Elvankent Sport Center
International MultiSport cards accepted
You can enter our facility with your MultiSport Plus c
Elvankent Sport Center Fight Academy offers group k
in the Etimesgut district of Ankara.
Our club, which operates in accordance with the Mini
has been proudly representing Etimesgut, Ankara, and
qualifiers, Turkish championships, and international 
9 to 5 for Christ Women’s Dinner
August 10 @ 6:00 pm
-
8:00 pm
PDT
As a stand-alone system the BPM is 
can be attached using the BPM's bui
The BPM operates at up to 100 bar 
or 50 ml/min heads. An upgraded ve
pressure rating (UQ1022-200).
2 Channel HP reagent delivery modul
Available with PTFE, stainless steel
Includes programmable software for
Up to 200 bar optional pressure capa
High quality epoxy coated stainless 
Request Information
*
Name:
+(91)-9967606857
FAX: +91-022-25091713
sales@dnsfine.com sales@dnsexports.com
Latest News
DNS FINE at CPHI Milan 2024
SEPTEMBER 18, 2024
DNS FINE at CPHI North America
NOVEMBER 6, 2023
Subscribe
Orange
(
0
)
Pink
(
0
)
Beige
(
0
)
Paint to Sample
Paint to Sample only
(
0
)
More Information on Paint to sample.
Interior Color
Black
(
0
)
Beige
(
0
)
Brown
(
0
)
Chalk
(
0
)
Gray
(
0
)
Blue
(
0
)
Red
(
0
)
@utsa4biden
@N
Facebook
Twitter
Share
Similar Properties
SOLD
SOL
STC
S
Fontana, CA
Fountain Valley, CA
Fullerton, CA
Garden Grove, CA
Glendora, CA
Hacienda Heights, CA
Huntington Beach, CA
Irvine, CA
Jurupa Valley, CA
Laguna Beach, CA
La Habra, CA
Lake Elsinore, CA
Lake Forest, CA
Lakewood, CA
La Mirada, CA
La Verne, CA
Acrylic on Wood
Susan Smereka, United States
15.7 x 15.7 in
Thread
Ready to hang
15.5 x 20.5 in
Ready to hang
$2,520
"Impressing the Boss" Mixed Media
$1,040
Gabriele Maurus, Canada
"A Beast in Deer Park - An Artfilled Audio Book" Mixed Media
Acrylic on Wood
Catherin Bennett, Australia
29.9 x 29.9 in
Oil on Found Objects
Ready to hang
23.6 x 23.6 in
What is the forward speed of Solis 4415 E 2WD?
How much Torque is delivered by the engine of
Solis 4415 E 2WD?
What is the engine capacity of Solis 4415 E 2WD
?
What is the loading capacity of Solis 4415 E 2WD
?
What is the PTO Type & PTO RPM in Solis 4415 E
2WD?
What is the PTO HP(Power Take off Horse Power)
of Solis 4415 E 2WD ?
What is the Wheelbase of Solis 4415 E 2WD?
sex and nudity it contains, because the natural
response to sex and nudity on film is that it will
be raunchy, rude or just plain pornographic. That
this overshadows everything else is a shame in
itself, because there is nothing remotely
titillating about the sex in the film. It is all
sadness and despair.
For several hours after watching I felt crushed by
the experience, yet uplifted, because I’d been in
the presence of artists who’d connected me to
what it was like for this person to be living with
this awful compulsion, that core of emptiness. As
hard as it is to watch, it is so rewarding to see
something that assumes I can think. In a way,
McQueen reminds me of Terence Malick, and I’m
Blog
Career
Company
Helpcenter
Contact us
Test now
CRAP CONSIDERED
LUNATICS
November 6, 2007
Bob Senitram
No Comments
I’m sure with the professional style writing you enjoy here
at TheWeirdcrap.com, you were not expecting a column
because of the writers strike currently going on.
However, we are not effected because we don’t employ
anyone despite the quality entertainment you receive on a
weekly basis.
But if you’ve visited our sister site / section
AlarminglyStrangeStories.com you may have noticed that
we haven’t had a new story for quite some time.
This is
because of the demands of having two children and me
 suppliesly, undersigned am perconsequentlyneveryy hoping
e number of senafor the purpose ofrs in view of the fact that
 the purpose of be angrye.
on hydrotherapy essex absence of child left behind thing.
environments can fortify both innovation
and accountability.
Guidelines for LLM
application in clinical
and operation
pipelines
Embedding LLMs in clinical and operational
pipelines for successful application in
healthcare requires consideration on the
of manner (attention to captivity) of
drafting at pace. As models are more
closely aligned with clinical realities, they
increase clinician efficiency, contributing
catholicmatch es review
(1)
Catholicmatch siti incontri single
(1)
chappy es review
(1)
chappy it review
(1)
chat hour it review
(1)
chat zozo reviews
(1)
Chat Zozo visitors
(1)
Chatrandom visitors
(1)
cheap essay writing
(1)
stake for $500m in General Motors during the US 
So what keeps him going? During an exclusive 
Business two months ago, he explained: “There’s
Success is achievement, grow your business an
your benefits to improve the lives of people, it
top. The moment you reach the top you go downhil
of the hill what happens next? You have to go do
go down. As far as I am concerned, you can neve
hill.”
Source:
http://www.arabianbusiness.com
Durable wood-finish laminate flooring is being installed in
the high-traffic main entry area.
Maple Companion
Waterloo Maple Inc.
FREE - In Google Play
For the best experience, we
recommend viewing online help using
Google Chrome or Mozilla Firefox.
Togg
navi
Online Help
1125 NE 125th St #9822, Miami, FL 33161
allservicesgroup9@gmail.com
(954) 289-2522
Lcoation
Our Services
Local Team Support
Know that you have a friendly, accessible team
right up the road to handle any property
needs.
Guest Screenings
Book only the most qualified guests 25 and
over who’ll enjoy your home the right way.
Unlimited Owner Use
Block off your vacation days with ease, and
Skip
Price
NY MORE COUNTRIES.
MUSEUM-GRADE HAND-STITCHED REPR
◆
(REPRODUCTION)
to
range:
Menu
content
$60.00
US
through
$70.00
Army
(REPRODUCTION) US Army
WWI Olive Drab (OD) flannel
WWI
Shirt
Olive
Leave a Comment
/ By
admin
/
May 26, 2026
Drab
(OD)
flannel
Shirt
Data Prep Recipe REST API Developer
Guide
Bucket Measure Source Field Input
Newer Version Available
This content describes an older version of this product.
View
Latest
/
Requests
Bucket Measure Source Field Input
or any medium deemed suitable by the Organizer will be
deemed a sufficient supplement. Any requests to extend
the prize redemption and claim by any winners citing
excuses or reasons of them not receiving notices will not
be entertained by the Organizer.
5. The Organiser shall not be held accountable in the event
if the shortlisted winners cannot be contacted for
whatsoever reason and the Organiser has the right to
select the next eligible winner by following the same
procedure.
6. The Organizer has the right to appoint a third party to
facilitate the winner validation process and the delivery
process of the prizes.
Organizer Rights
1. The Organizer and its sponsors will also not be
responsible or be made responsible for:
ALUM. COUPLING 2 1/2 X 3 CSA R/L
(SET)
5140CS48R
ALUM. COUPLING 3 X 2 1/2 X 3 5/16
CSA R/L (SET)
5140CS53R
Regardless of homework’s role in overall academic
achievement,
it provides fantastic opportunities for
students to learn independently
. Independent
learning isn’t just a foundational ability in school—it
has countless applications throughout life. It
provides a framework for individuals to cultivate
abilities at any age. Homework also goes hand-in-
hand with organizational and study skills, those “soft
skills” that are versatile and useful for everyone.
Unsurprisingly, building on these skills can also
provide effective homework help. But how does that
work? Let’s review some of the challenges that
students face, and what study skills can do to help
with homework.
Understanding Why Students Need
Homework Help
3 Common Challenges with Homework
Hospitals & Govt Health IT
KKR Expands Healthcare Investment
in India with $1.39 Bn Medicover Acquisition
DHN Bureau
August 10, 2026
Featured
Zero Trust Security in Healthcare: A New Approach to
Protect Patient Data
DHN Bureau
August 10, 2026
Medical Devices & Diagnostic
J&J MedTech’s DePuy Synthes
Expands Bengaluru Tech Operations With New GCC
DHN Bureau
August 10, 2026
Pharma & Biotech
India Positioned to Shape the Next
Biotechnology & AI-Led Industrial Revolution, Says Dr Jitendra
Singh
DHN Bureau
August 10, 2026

== TASK DIRECTIONS ==
The lines above from the one containing "You can enter" through the one containing "DNS FINE at CPHI Milan 2024" are to be set down exactly, and no others.

== SOLUTION FOR THIS EXERCISE ==
You can enter our facility with your MultiSport Plus c
Elvankent Sport Center Fight Academy offers group k
in the Etimesgut district of Ankara.
Our club, which operates in accordance with the Mini
has been proudly representing Etimesgut, Ankara, and
qualifiers, Turkish championships, and international 
9 to 5 for Christ Women’s Dinner
August 10 @ 6:00 pm
-
8:00 pm
PDT
As a stand-alone system the BPM is 
can be attached using the BPM's bui
The BPM operates at up to 100 bar 
or 50 ml/min heads. An upgraded ve
pressure rating (UQ1022-200).
2 Channel HP reagent delivery modul
Available with PTFE, stainless steel
Includes programmable software for
Up to 200 bar optional pressure capa
High quality epoxy coated stainless 
Request Information
*
Name:
+(91)-9967606857
FAX: +91-022-25091713
sales@dnsfine.com sales@dnsexports.com
Latest News
DNS FINE at CPHI Milan 2024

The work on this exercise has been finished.